Gilbert and Sullivan’s flopera is restored to its rightful place
Good Lord, was I looking forward to this. By which I mean, I drove the four hours to Nottingham for it and the four hours back and I did it gladly. Because for as long as I can remember, Ruddigore, that satire of the Victorian melodrama complete with spectres, curses and witches burnt alive, has been my favourite of the Gilbert and Sullivan operas. A resounding flop at its first appearance, largely (if legend is to be believed) because of the sweary title, which first appeared as Ruddygore, the reputation of this ghostly comedy has never quite recovered. Delicate bunch, the Victorians.
In my lifetime I only remember one professional British production, by New D’Oyly Carte, which I (inexcusably) missed. But my admiration survived even the distinctly dodgy amateur staging which graced Poole in my childhood, and was fanned by the wonderful 1982 television film starring Keith Michell, Sandra Dugdale, Donald Adams and – unforgettable as the macabre bad baronet Sir Despard, Vincent Price (yes, that Vincent Price).
So the news that Opera North had revived this skeleton in the G&S closet was enough for me to hotfoot it (albeit late in the run) to Nottingham’s Theatre Royal, four year-old son in tow for his first opera (yes, I’m afraid he is also being weaned on that 1982 film and is already a convert). Neither of us were disappointed.
Director Jo Davies has updated the action to post-World War One, when silent movies were the thing (an apt substitution for the similarly overheated Victorian stage). It’s a brilliant move, a shift forward that allows today’s audiences to easily connect with vampy femmes fatales (Heather Shipp’s terribly tragic Mad Margaret), over-eager sailors (Hal Cazalet’s thigh-slapping Richard Dauntless) and upstanding heroines who positively ooze decency (Amy Freston’s hilariously prim yet spunky Rose Maybud).
Davies even begins the opera with a silent film depicting the early courtship of Sir Roderick Murgatroyd and Dame Hannah, who are due to be married until (as the captions inform us) Roderick’s brother, the baronet Sir Ruthven, is supposedly drowned and his sibling must take the title with its attached curse – by which he must commit a bad deed every day or die in agony. Roderick, here a beefy Great War officer, shoots himself with his service revolver. Trust me, it’s very, very funny and the evening is off to a wonderfully over-the-top start.
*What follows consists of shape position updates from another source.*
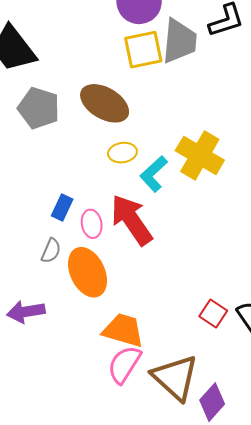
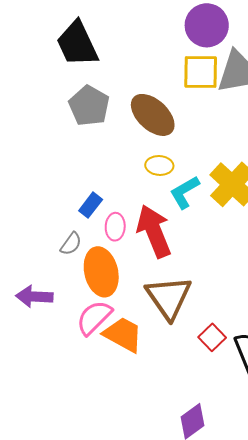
pink semicircle: (124, 364) -> (94, 318), moved
brown triangle: (175, 377) -> (169, 297), moved

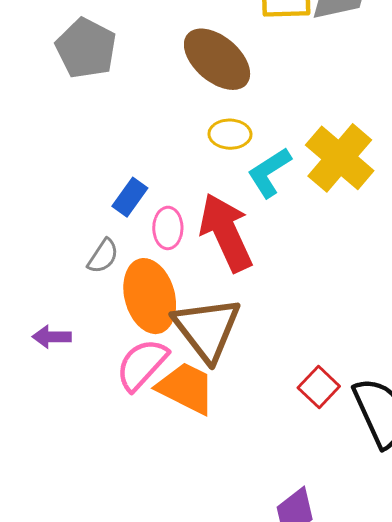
gray pentagon: (89, 106) -> (86, 48), moved
purple arrow: (34, 296) -> (52, 337), size x0.7
brown triangle: (169, 297) -> (207, 329), moved

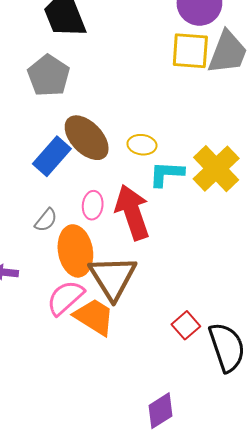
brown ellipse: (217, 59) -> (87, 138), moved
cyan L-shape: (269, 172) -> (166, 174), turned 30
blue rectangle: (130, 197) -> (52, 156), moved, size x1.5

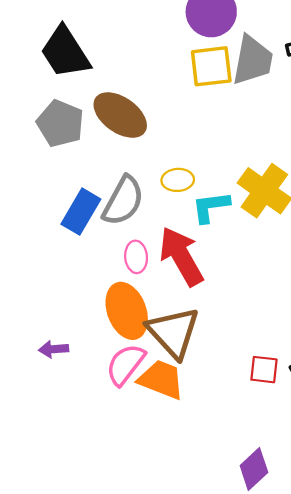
brown ellipse: (87, 138) -> (120, 115), moved
gray semicircle: (46, 220) -> (123, 201), moved, size x1.8
red square: (186, 325) -> (264, 370), turned -32

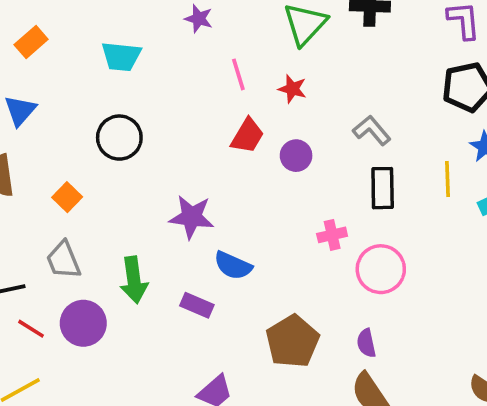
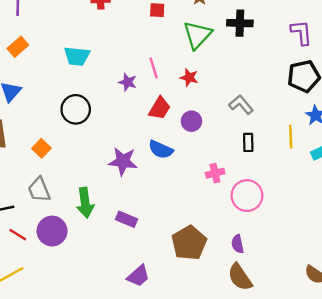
purple star: (199, 19) -> (128, 82), moved
black rectangle: (383, 188) -> (248, 142), size x0.7
blue semicircle: (233, 266) -> (161, 150), moved

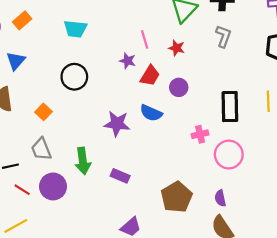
purple star: (128, 82) -> (128, 61), moved
gray L-shape: (241, 105) -> (223, 36), moved, turned 60
black rectangle: (248, 142) -> (230, 107), size x1.8

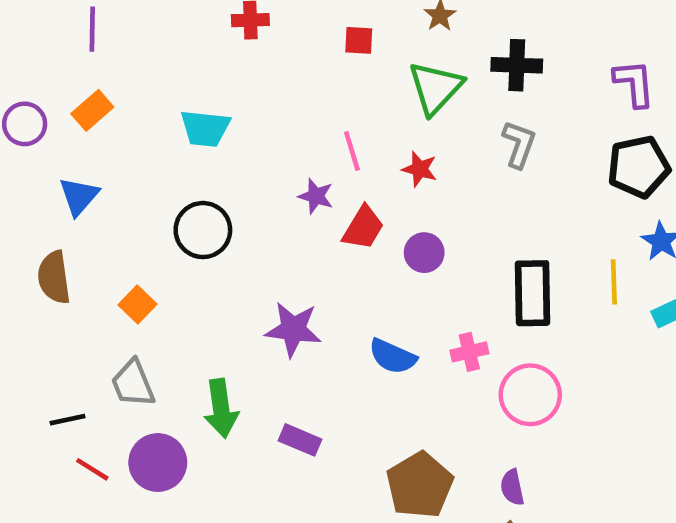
blue semicircle: (151, 113) -> (393, 356), moved

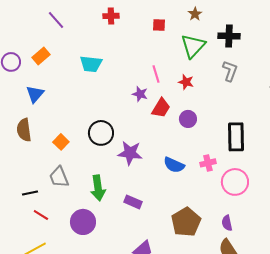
purple line: (92, 29) -> (56, 20), moved, turned -42
black circle: (203, 230) -> (101, 133), moved
purple circle: (158, 463) -> (83, 222), moved

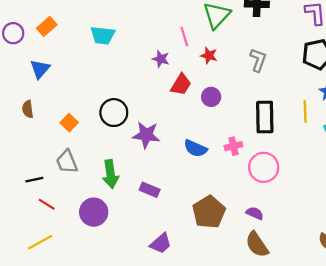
gray L-shape: (230, 71) -> (258, 60), moved
pink line: (156, 74) -> (184, 37), moved
purple star: (140, 94) -> (161, 59), moved
brown semicircle: (24, 130) -> (28, 109), size x0.7
purple semicircle: (227, 223) -> (255, 213), turned 126

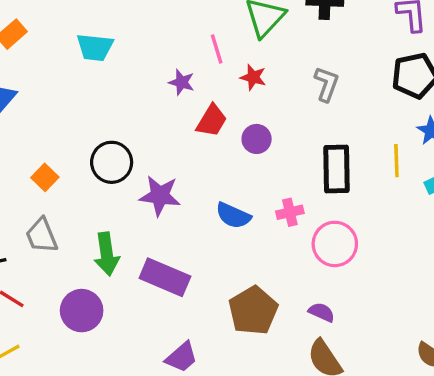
purple rectangle: (150, 190) -> (165, 277), size x1.6

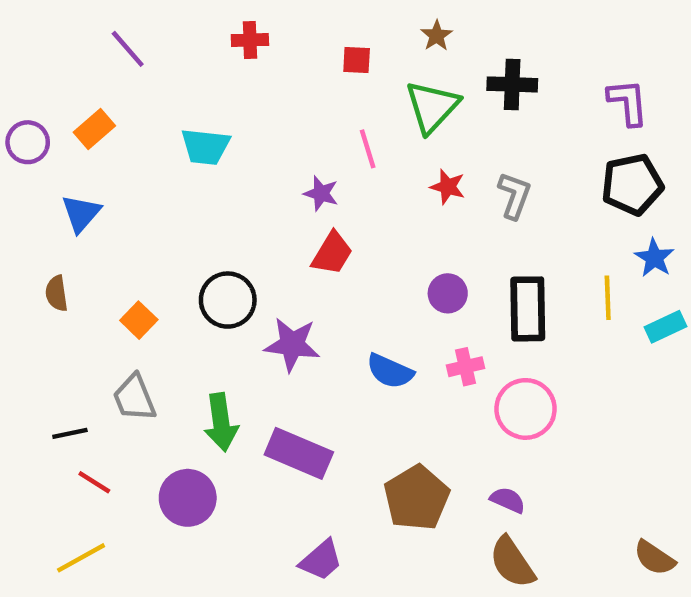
red star: (253, 77) -> (448, 187), moved
red trapezoid: (212, 121) -> (332, 253), moved
purple circle: (257, 139) -> (448, 293), moved

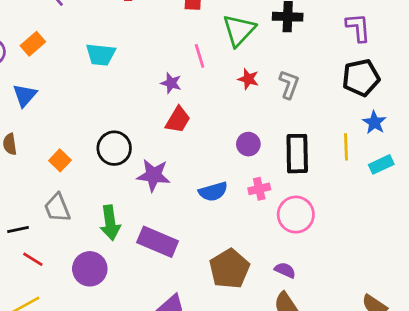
blue semicircle: (390, 371) -> (213, 192), turned -40

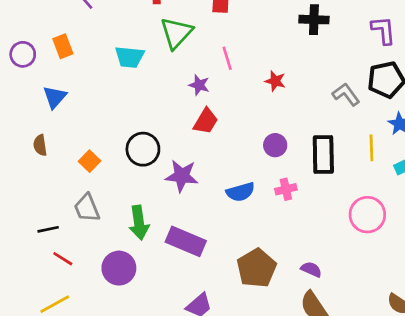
green triangle: (239, 30) -> (176, 33), moved
orange rectangle: (33, 44) -> (63, 46), turned -70
gray L-shape: (289, 84) -> (346, 94), moved, turned -56
pink circle: (296, 215) -> (367, 215), moved

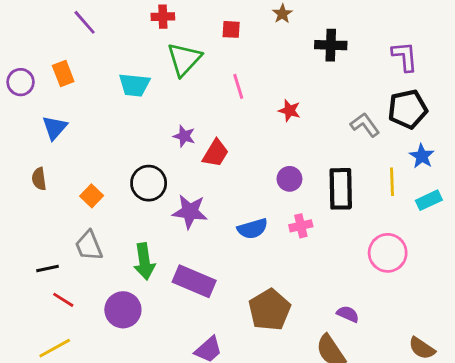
purple star: (199, 85) -> (184, 136), moved
purple semicircle: (311, 269) -> (348, 314), moved

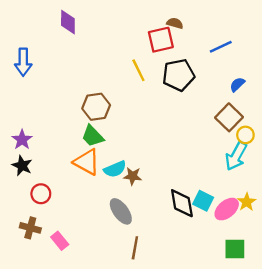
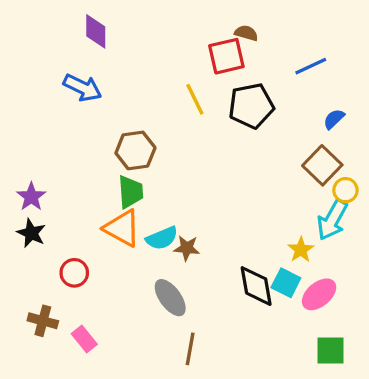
blue arrow: (23, 62) -> (83, 88), moved, turned -64
green trapezoid: (93, 136) -> (130, 192), turned -140
red circle: (41, 194) -> (74, 273), moved
yellow star: (247, 202) -> (301, 250), moved

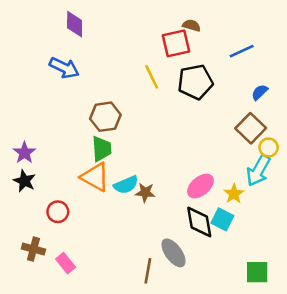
pink ellipse: (319, 294) -> (200, 186), moved
gray ellipse: (170, 298) -> (173, 253), moved

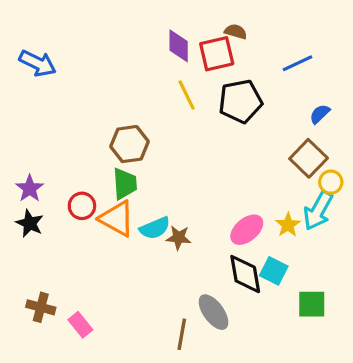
purple diamond: (75, 24) -> (179, 46), moved
blue arrow: (64, 68) -> (38, 63), moved
yellow star: (234, 194) -> (288, 225), moved
red circle: (58, 212) -> (82, 206), moved
green square: (257, 272) -> (312, 304), moved

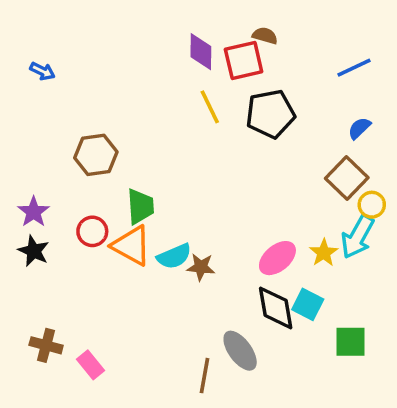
blue arrow: (38, 63) -> (42, 71), size x0.6
blue line: (297, 63) -> (354, 68), moved
brown hexagon: (129, 144) -> (96, 155), moved

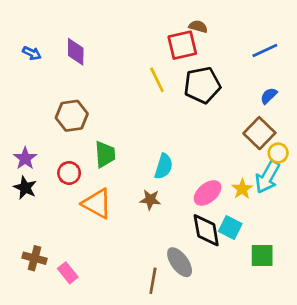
purple diamond: (201, 52) -> (76, 52), moved
orange triangle: (131, 246) -> (97, 204), moved
cyan semicircle: (174, 256) -> (164, 166), moved, turned -50

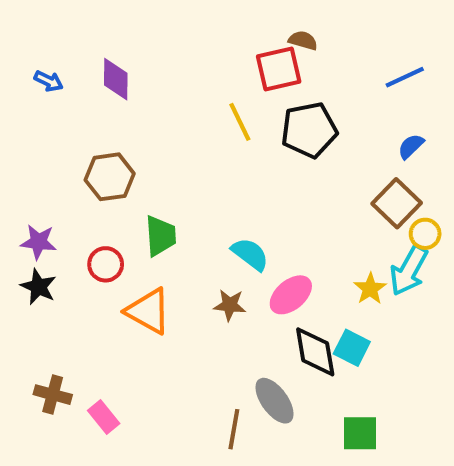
purple star: (25, 158) -> (38, 242), turned -30
cyan semicircle: (164, 166) -> (250, 254), turned -70
pink ellipse: (208, 193) -> (291, 295), moved
green square: (262, 256) -> (360, 433), moved

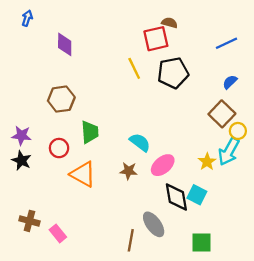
blue arrow: (49, 81) -> (27, 18), moved, turned -98

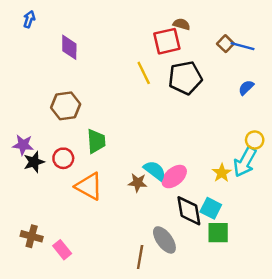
blue line: (226, 43) -> (242, 46), turned 40
brown square: (222, 114) -> (225, 44), moved, size x0.6
cyan semicircle: (140, 142) -> (155, 170), moved
black star: (21, 161) -> (34, 162), moved, turned 30
green square: (201, 243) -> (218, 233), moved

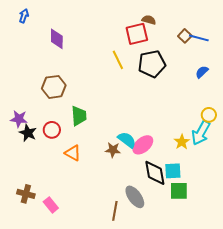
black star: (34, 162) -> (28, 133), turned -30
orange triangle: (89, 186) -> (73, 153), size x0.7
cyan square: (211, 208) -> (173, 171), turned -30

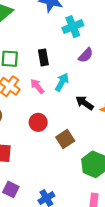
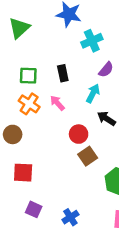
cyan arrow: (62, 82) -> (93, 93), moved
red circle: (38, 122) -> (79, 134), moved

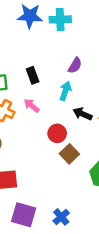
cyan cross: (92, 41) -> (60, 19), moved, turned 30
purple square: (34, 209) -> (24, 215), size x1.5

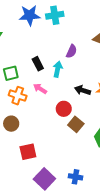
cyan arrow: (65, 91) -> (58, 69), moved
purple square: (24, 215) -> (44, 179), turned 35
blue cross: (61, 217) -> (75, 177), turned -32

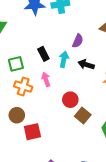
pink arrow: (40, 89) -> (46, 79), turned 40
black arrow: (83, 90) -> (86, 65), moved
red square: (28, 152) -> (32, 132), moved

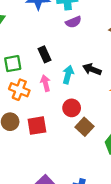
purple semicircle: (78, 41) -> (73, 22), moved, turned 40
cyan arrow: (64, 59) -> (68, 75), moved
red square: (32, 132) -> (37, 126), moved

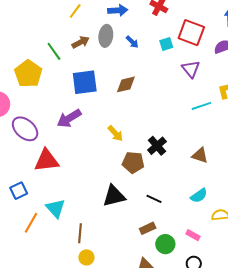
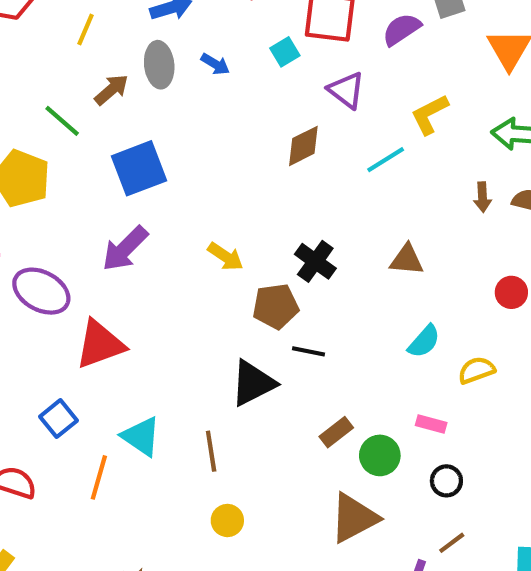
brown diamond: (126, 84) -> (303, 146), moved
black line: (154, 199) -> (309, 351), moved
brown line: (80, 233) -> (211, 451), moved

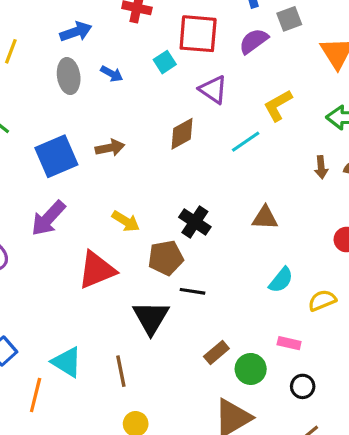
brown arrow: (111, 90) -> (110, 148), moved, turned 32
red triangle: (100, 344) -> (97, 270), moved
black triangle: (253, 383) -> (151, 318), turned -30

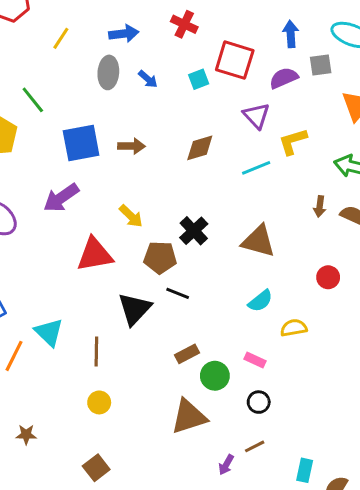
purple triangle: (213, 90) -> (256, 116), moved
brown triangle: (265, 218) -> (258, 241), size x1.4

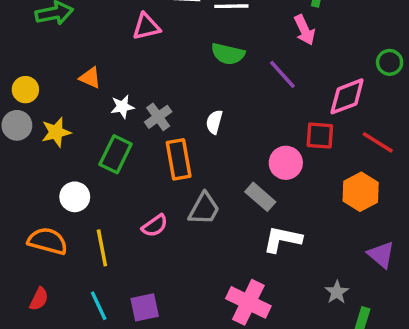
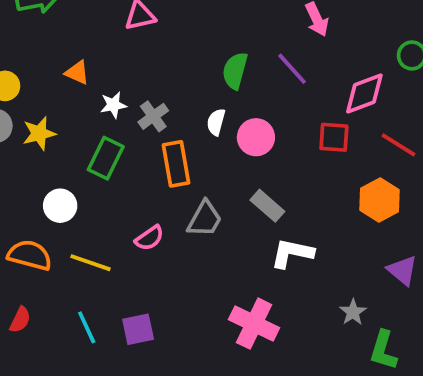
green semicircle: (228, 54) -> (235, 71), moved, turned 92
pink circle: (286, 163) -> (256, 137), moved
yellow line: (102, 248) -> (91, 263), turned -60

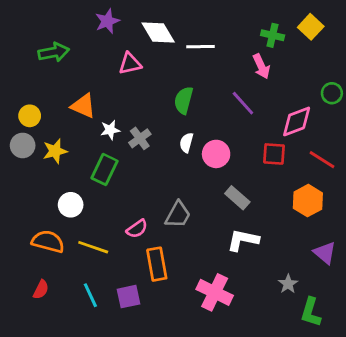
green semicircle: (235, 71) -> (184, 100), moved
orange triangle: (77, 73) -> (83, 106), size x1.4
orange rectangle: (176, 164) -> (157, 264), moved
gray rectangle: (267, 206) -> (237, 198), moved

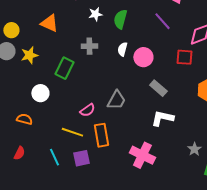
white star: (110, 130) -> (95, 14), moved
gray cross: (140, 138) -> (89, 46), turned 35
orange semicircle: (48, 242) -> (24, 119), size x0.7
yellow line: (93, 247) -> (72, 132), moved

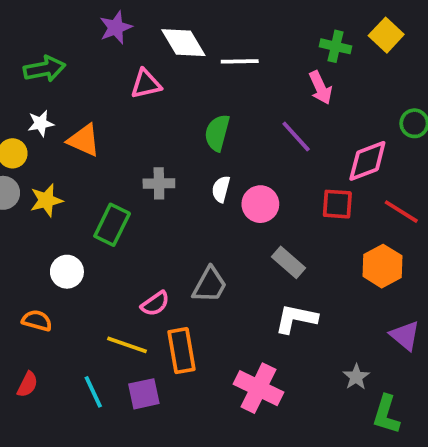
white star: (95, 14) -> (41, 123), moved

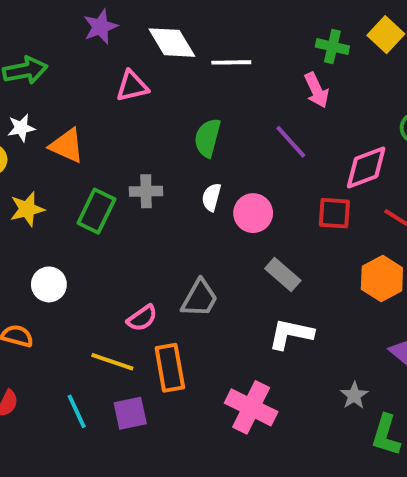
green rectangle: (112, 225) -> (96, 211), moved

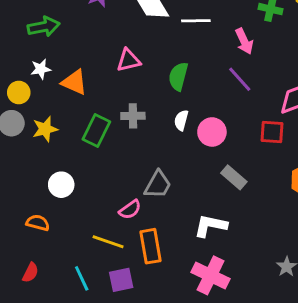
pink triangle: (132, 86) -> (129, 60), moved
pink arrow: (317, 90) -> (244, 41), moved
gray trapezoid: (200, 298) -> (158, 185), moved
white L-shape: (291, 334) -> (211, 226), moved

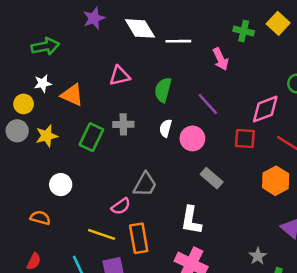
purple line: (240, 79) -> (208, 104), moved
white L-shape: (211, 226) -> (191, 220), turned -92

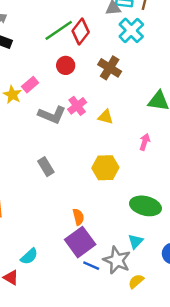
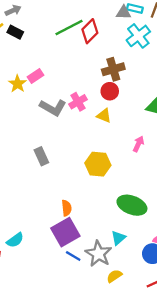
red circle: (66, 65) -> (110, 91), moved
brown cross: (110, 68) -> (113, 69), turned 35

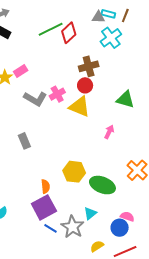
yellow triangle: (104, 116) -> (80, 107), size x1.6
yellow hexagon: (98, 164) -> (74, 172), moved
yellow semicircle: (114, 276) -> (97, 246), moved

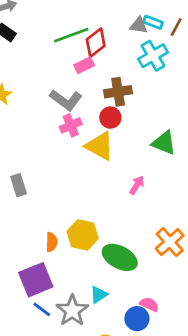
pink rectangle: (21, 71) -> (84, 65), moved
gray L-shape: (35, 99) -> (66, 100), moved
orange semicircle: (45, 186) -> (51, 242), moved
The cast has clearly watched a lot of silent films. Every movement was filled with an awareness of the various swoons, semaphore gestures and character-defining walks that used to fill the silver screen (my favourite was Shipp’s decidedly unbalanced, jerky pushing of a pram along the boulevard, in time with the staccato music).
One reason that Ruddigore has never previously caught on, I think, is that the traditional comic baritone’s role doesn’t really exist here. The baritone is actually the romantic lead, the bashful Robin Oakapple who is later revealed to be – gasp -Sir Ruthven in disguise. In the past the role was often nabbed by the reigning G&S comedian, John Reed and the like, who tended to be (or anyway, to sound) too old for the role. It’s a tricky one, because the shy young hero of the first half must, once his secret is out, become the cackling if cack-handed bad baronet of the second. Grant Doyle manages the balancing act perfectly; sweet, funny and warm of voice throughout it all (loved the stick-on villain’s moustache).
Richard Angas as Robin’s long-suffering manservant Adam takes to his latter role as dead-eyed, axe-wielding henchman with gusto. Steven Page clearly has a whale of a time as Roderick, barking out commands to Ruthven and to his fellow ghosts as though still on the parade ground – though he and Anne Marie Owens’s formidable Dame Hannah manage a truly touching moment amid the knockabout for their second-act reunion.
The mostly young cast pay dividends in energy and enthusiasm. Though in terms of G&S vocal style the veterans tended to show the young bloods the way – Page strutting through ìThe Ghost’s High Noonî, Owens summoning exactly the right Verdian chills as Dame Hannah – there were no weak links. Conductor John Wilson made a great splash at the Proms last year with his MGM musicals night and here was similarly driven – his passion for this work was clear and infectious enough to overcome the odd lapse in coordination between pit and stage.
This was, in fact, as enjoyable an operatic comedy night as I can remember and a reclamation of a satirical masterpiece. I hope it comes home, as it were, to London (the Savoy Theatre, perhaps?). I hope it is filmed for all to enjoy. I hope I get to see it again. Oh, and my son now wants to see another opera. Which is safe to choose at that age, I wonder? My first, aged five, was Il Trovatore. Which is basically Ruddigore without the laughs.